I am now in my 50s and, although we have a fair amount of money in the bank and some good investments, I feel that I could have done much more in terms of wealth-building. The first thing that I regret is not starting earlier. So, looking back, here are some of the things I want to tell my 20-year old self when it comes to finances. Maybe those in their 20s and 30s will also find something valuable in my advice.
- Saving in itself is not a wealth-building strategy. No one will tell you that you can get rich by saving, but it is a good way to begin your journey. Having cash in the bank can help you start a small business using your own money without having to borrow from the bank. So, do save money regularly. However, your aim should not be simply to grow your money in the bank, but to use the money eventually whether to buy what you need in cash, start a business or make investments.
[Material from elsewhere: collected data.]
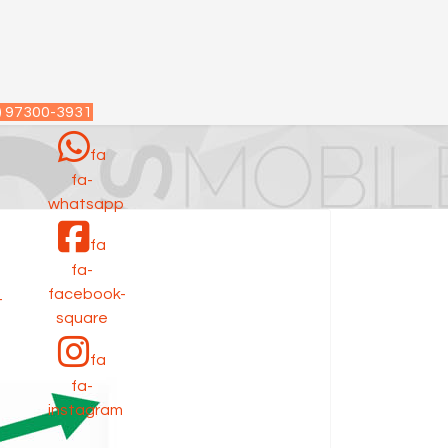
) 97300-3931
fa
fa-
p
whatsapp
fa
fa-
facebook-
-
square
fa
fa-
instagram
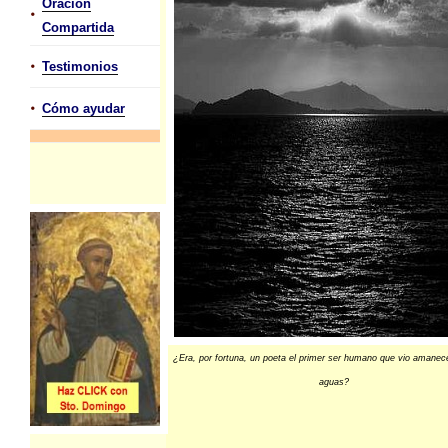
Oración
•
Compartida
•
Testimonios
•
Cómo ayudar
¿Era, por fortuna, un poeta el primer ser humano que vio amanece
aguas?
2. Buy everything in cash, particularly your wants. Want a new cellphone? Save money and buy it in cash instead of taking out a loan. Ditch the concept of buy now, pay later. If you can’t afford it now, then defer it until you can pay for it in cash. Live by the mantra: SAVE NOW, BUY LATER. Repeat: SAVE NOW, BUY LATER. SAVE NOW, BUY LATER. Why? Paying in cash can save you a lot of money because I’m sure you know that you end up paying more than what it’s worth when you take out a loan because of the interest on the loan. This brings me to my next point.
3. Loans have the tendency to pile up if you’re not careful about it. Why? Because it’s easy money and makes you think that the monthly payment is so affordable or ‘magaan sa bulsa.’ But what happens is that you are tied up and obligated to this monthly payment for several months or even up to four years. In effect, you have exchanged your freedom for the next few months or years for this amount of money and the interest on your loan. Yeah, you may have heard that there good loans and bad loans according to Robert Kiyosaki. But, until you have fully understood his concept, stay away from debts.
4. If you want to achieve financial freedom, then get rid of your mental and emotional issues about money. This is the biggest hurdle there is. It’s not whether you are born poor or not, the biggest hurdle is your perception about money. Get to the bottom of it because you cannot expect to make money if you have negative perceptions about it. If you think that money is the root of all evil, then what’s the point of having money? Do you want to know how to get to the bottom of it? Observe what you think of people who have money. Do you somehow think that rich people are bad people or that they were able to acquire wealth by stepping on other people’s toes? Do you think they are inherently bad? Do you think they are just stealing from other people? Do you think they are just oppressing and victimizing the poor? Yet, at the same time, do you feel envious of their success and wealth? All of these are indications that you have a negative attitude towards money and that you need to work it out. You cannot attain financial success and freedom if you have these beliefs. If you don’t like money, then money will not like you back.
5. Start a business while you are young. Any successful and wealthy person will tell you that having your own business is the best investment strategy there is. It is not easy and you might fail in your first few attempts. Just consider your failure as part of your journey to success. Learn from it, but don’t give up too easily. Stay on course and you will get there eventually.
6. Get yourself some financial education. Our parents did not educate us about how to manage money. There’s no financial subject in our educational system (unless it’s your course in college). So we must take the initiative to learn it on our own. There’s so many books on financial education and lots of free courses on the internet. Start your search with Coursera or edX. Warning, the courses may be free but you have to turn in some works (assignments, essays, contribution to discussion boards, quizzes), so do take them seriously.
7. Invest early. Trust me, the sooner you do this, the better. You will have more leverage if you start at a young age. You will also learn a lot by investing early – what’s good investment, what’s not. You might make a lot of bad decisions, but, then again, it’s all part of your learning curve. By the time you reach 40, you will be more financially sophisticated than most people and will probably be able to retire ahead of your peers.
8. Do not take financial advice from your neighbors or kamag-anaks (or your school teachers) who have nothing to show you. This is common sense and self-explanatory. Why should you listen to people who have not achieved what you want to achieve? Find someone who is successful and listen to that person because they can guide you to where you want to go.
9. Get out of your comfort zone. Get out of that job that isn’t paying you good salary. Get out of the place where you grew up unless that environment is helping you nurture and achieve your dreams. Don’t wait too long to do this because you will lose a lot of opportunity.
10. Make good use of your time. Time is money. What you do with your time is very important. If what you spend your time on/with does not add value to you, then it’s just a waste of your time. Sure, recreation and relaxation are important for your emotional and mental well-being, but make sure that you’re spend just the right amount of time on this activity and nothing more than enough. If you are spending 8 hours a day watching videos of cats and dogs or looking at the photos of your friends on Facebook, then do you think that’s still recreation? What value do they add to your personal and financial growth? From now on, assess your time by asking whether it adds value to any of the following major aspects in your life: personal (includes personal relationships), financial and spiritual.